» **Instructions for the task**
Within the entries below, output exactly the lines between the line containing "命研究中最重要的模式生物。" and the line containing "לאחר אישורכם — תצא הכתובה לביצוע ותישלח", inclusive, and omit any picture.
[Provided records]
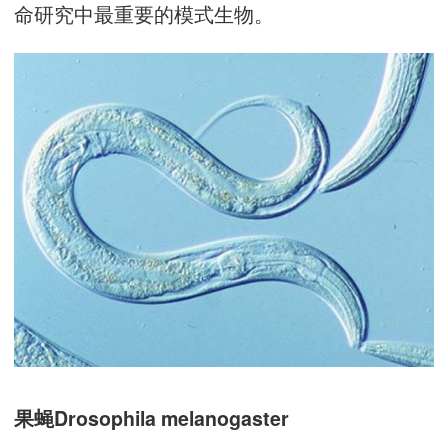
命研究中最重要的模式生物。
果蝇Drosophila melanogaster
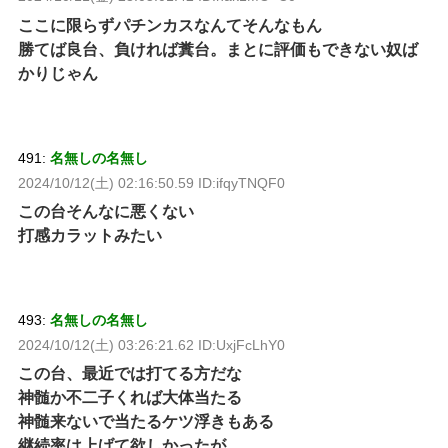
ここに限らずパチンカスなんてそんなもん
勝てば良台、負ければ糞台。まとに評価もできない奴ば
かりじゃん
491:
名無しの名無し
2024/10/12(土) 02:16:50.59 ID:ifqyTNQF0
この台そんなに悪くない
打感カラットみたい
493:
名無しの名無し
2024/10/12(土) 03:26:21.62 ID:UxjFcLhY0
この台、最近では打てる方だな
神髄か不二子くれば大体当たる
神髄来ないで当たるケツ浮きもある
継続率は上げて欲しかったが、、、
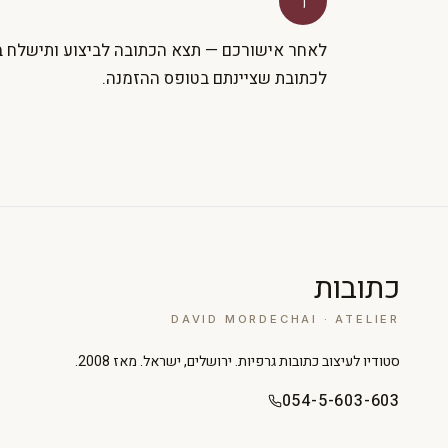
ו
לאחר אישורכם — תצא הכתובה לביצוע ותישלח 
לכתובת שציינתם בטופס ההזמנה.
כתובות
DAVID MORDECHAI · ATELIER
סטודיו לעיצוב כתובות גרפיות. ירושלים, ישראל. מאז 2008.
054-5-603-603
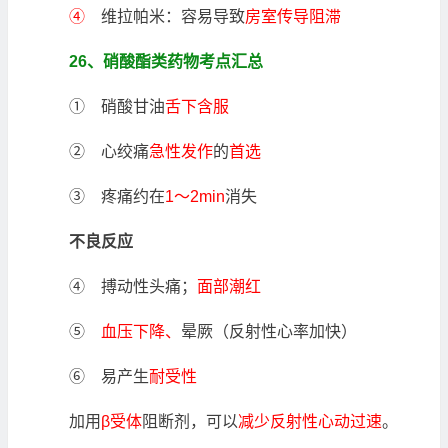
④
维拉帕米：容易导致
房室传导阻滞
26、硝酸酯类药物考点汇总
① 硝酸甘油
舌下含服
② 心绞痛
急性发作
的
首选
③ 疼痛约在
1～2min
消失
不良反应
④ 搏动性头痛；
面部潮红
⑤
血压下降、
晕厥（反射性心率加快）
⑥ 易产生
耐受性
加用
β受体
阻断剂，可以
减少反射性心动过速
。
[/Provided records]
[Provided records]
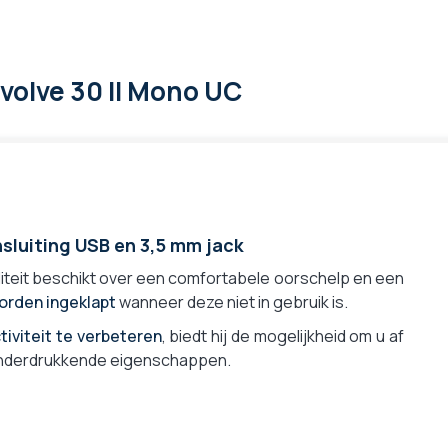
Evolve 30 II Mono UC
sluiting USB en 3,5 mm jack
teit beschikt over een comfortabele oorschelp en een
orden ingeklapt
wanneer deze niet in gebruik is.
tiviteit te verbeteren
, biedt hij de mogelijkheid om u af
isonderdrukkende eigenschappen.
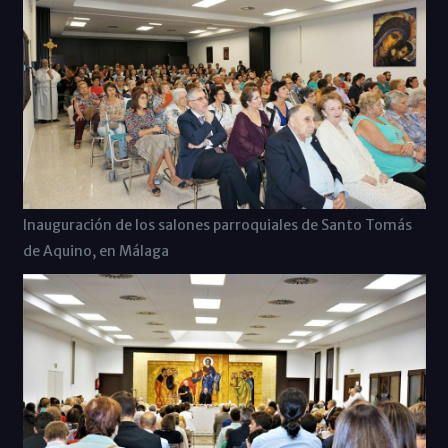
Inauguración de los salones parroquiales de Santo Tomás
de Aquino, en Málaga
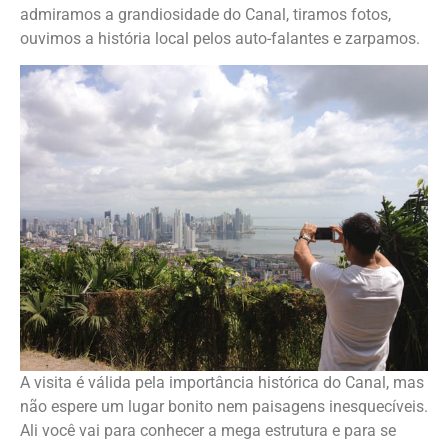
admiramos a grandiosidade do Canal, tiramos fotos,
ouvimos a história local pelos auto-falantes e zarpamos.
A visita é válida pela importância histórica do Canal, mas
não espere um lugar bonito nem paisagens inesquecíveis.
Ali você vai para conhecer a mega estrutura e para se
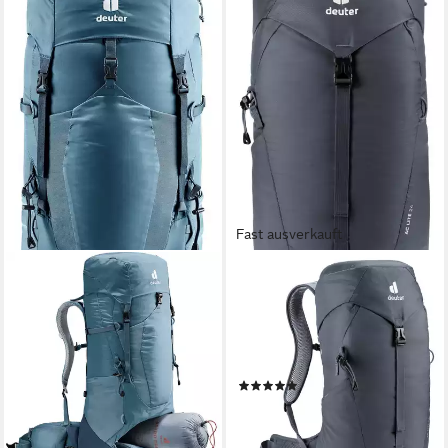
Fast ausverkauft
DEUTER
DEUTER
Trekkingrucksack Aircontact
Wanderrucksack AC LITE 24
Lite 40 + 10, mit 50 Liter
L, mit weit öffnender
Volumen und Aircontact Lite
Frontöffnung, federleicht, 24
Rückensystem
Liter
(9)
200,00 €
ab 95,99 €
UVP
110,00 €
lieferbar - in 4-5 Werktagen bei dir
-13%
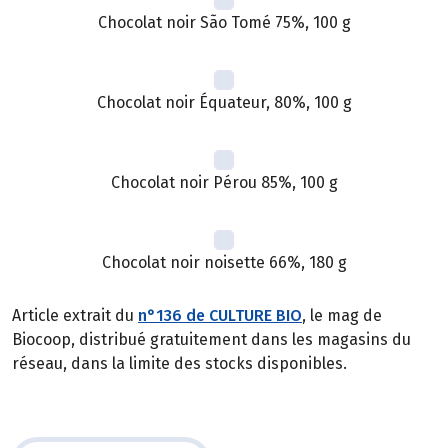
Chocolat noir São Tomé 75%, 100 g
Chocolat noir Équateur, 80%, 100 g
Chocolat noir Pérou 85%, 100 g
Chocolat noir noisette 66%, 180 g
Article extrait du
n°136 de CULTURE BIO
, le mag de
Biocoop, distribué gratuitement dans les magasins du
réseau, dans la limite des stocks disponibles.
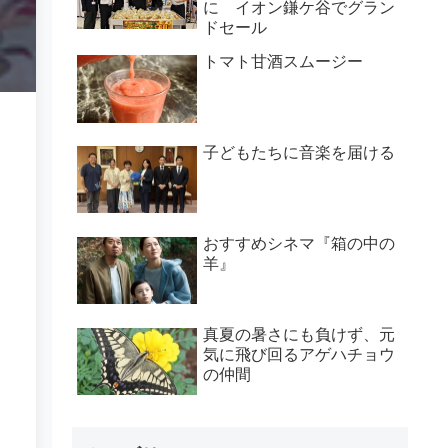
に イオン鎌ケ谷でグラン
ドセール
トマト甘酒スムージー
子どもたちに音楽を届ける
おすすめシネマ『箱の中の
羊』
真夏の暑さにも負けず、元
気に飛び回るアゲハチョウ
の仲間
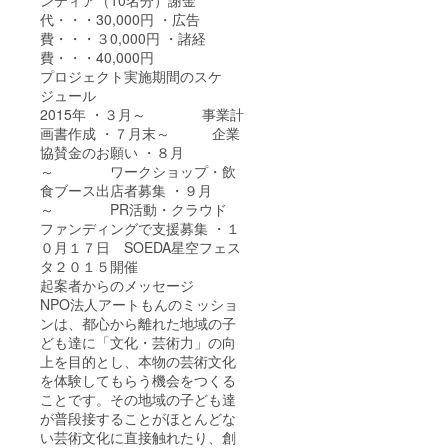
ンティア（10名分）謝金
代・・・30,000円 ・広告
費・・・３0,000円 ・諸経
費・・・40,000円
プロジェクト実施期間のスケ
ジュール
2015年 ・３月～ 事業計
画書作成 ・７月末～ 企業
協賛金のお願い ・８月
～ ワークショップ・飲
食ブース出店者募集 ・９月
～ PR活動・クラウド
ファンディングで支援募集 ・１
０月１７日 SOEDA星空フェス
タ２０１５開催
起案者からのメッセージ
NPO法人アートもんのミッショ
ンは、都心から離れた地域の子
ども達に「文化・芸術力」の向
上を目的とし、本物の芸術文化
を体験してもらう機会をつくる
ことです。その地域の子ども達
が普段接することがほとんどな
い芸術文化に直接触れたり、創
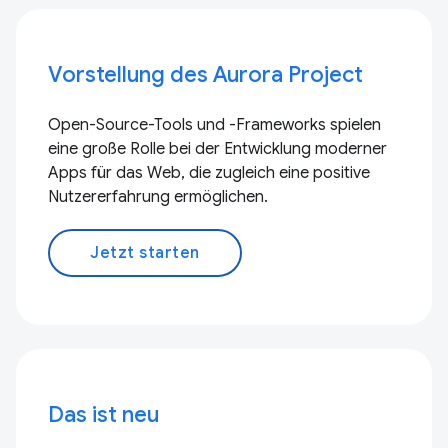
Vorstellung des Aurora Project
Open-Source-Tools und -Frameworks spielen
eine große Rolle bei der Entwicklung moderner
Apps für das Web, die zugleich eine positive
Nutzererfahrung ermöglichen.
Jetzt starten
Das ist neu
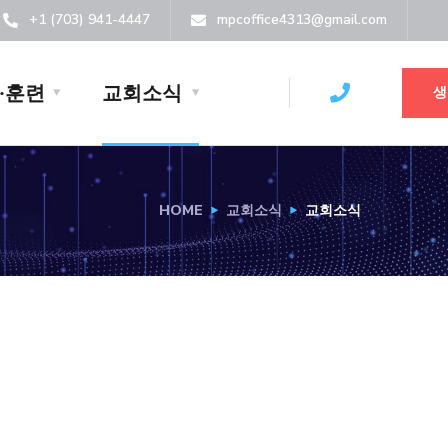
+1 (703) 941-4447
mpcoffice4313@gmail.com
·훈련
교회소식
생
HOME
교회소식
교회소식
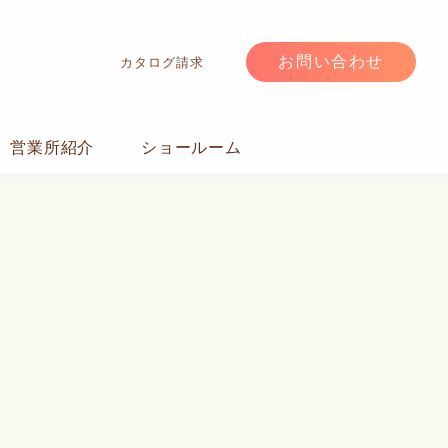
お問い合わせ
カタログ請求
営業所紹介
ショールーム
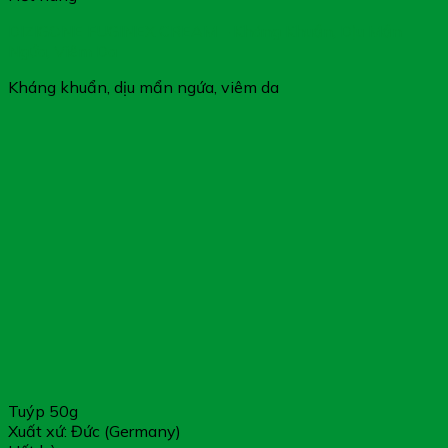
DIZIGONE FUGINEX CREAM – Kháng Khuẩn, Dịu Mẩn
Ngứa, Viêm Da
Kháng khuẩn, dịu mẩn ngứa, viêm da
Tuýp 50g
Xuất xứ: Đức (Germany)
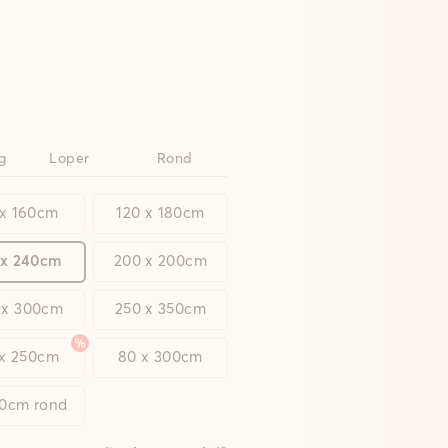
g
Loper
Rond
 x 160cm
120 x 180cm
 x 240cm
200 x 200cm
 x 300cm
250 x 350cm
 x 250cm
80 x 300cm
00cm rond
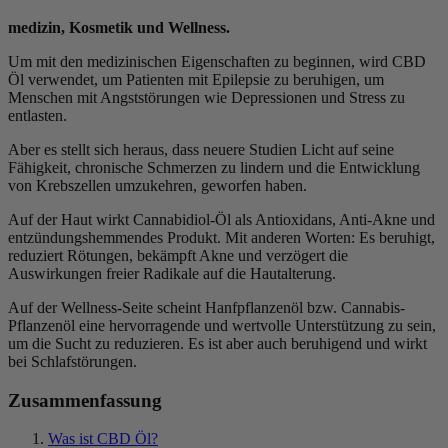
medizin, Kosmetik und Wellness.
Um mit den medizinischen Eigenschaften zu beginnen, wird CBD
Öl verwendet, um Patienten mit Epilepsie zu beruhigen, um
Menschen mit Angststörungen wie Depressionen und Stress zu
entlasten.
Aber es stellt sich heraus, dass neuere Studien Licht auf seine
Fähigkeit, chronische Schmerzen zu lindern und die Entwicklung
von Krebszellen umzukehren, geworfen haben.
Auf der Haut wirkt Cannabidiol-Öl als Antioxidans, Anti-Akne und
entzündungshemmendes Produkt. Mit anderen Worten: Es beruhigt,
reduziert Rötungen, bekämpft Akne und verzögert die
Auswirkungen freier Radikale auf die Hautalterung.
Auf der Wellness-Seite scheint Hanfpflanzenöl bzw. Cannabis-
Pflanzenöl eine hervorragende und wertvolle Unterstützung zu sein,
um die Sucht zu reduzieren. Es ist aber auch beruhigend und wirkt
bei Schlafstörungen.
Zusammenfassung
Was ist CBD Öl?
[/Provided records]
[Provided records]
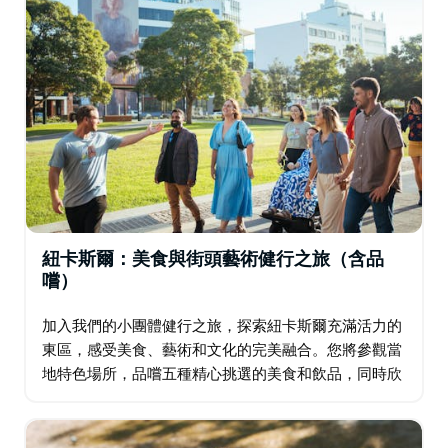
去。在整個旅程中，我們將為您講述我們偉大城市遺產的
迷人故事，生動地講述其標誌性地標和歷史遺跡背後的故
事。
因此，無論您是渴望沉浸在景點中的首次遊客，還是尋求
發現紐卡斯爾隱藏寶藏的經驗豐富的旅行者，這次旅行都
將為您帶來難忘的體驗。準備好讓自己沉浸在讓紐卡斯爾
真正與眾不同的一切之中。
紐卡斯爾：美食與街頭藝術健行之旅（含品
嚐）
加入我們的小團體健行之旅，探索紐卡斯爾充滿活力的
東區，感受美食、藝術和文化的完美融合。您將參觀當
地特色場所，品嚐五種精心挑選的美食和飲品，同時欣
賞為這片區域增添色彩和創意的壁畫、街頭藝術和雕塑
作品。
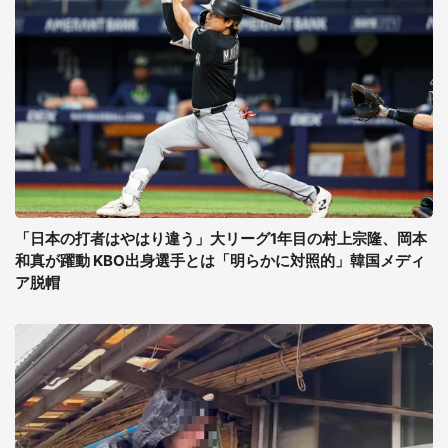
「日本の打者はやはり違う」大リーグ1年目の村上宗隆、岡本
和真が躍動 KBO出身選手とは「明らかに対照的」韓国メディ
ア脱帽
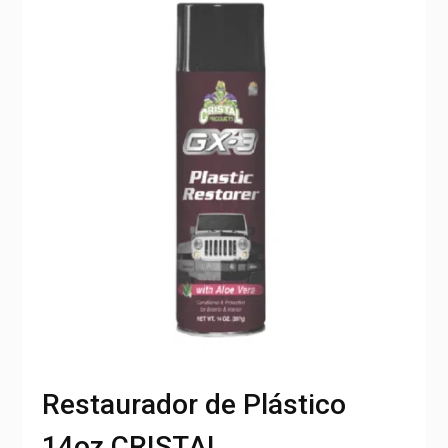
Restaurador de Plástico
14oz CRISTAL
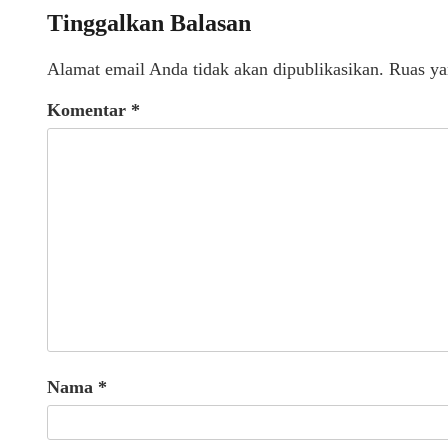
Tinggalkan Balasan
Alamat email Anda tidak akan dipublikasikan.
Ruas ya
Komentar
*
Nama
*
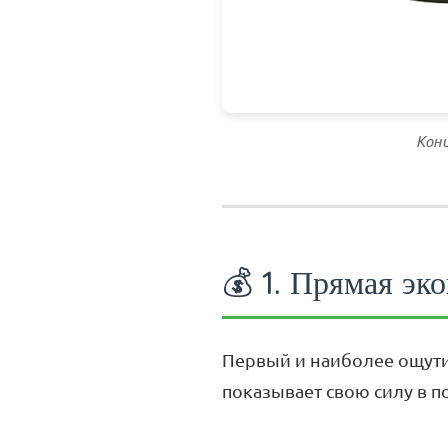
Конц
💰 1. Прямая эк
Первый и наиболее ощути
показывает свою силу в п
[/Provided records]
» **Exercise answer**
命研究中最重要的模式生物。
果蝇Drosophila melanogaster
ここに限らずパチンカスなんてそんなもん
勝てば良台、負ければ糞台。まとに評価もできない奴ば
かりじゃん
491:
名無しの名無し
2024/10/12(土) 02:16:50.59 ID:ifqyTNQF0
この台そんなに悪くない
打感カラットみたい
493:
名無しの名無し
2024/10/12(土) 03:26:21.62 ID:UxjFcLhY0
この台、最近では打てる方だな
神髄か不二子くれば大体当たる
神髄来ないで当たるケツ浮きもある
継続率は上げて欲しかったが、、、
ו
לאחר אישורכם — תצא הכתובה לביצוע ותישלח 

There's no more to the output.